Nous nous connaissons bien. On s'est vu bien des fois,
Des bords de la Vilaine jusqu'au Mont Saint-Michel ;
Des étangs en Mayenne à l'île d'Andoya
Qui, si je ne m'abuse, est même un archipel ;
Du golfe de Finlande aux rives de la mer Noire…
J'en oublie sûrement ? Vous savez… la mémoire !

La première fois de toutes, vous n'étiez qu'un enfant.
Jusqu'à l'étang des Perles, et derrière votre père,
Vous veniez en vélo, la remorque derrière,
Toute remplie de seaux pleins de brouet brûlant,
Que vous nous prépariez avec de l'eau chaude,
Du son et des orties ou de quignons de pain.
Puis vous cassiez la glace afin qu'on prenne un bain.

Dès que l'on vous voyait, on accourait pataudes.
C'est vrai qu'on avait faim et qu'il faisait très froid.
L'hiver avait surpris les oiseaux de retour.
Beaucoup auraient péri de faim, sans le secours
Que votre père et vous, nous fîtes pendant un mois.
Il y avait des oies, des cygnes et des canards,
Toutes sortes d'échassiers agités et criards.
Au début, on craignait de devoir approcher.
L'idée nous vint très vite de nous domestiquer.

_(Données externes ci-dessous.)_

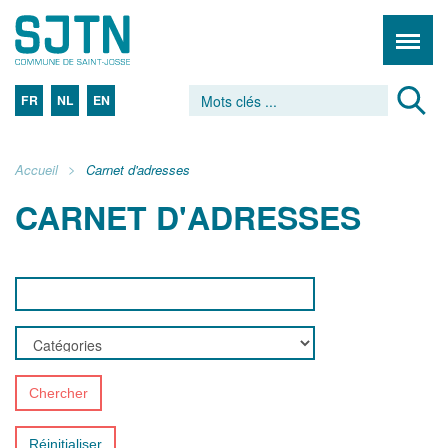
FR
NL
EN
Accueil
Carnet d'adresses
CARNET D'ADRESSES
Chercher
Réinitialiser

Heureusement pour nous, dès que vint le redoux,
Nous redevîmes farouches et quittèrent vos ouches,
Avec des souvenirs jusqu'à l'heure de mourir,
Quelquefois incomplets quand vous les racontez,
Car vous mêlez fiction et imagination.
Qu'importe la vérité s'il vous reste la beauté
De ces hordes d'oiseaux rassemblés sur ces eaux.
Quelques-unes d'entre nous parlent encore de vous,
Le font en caquetant, dans le ciel en passant
En vol en formation pendant leur migration.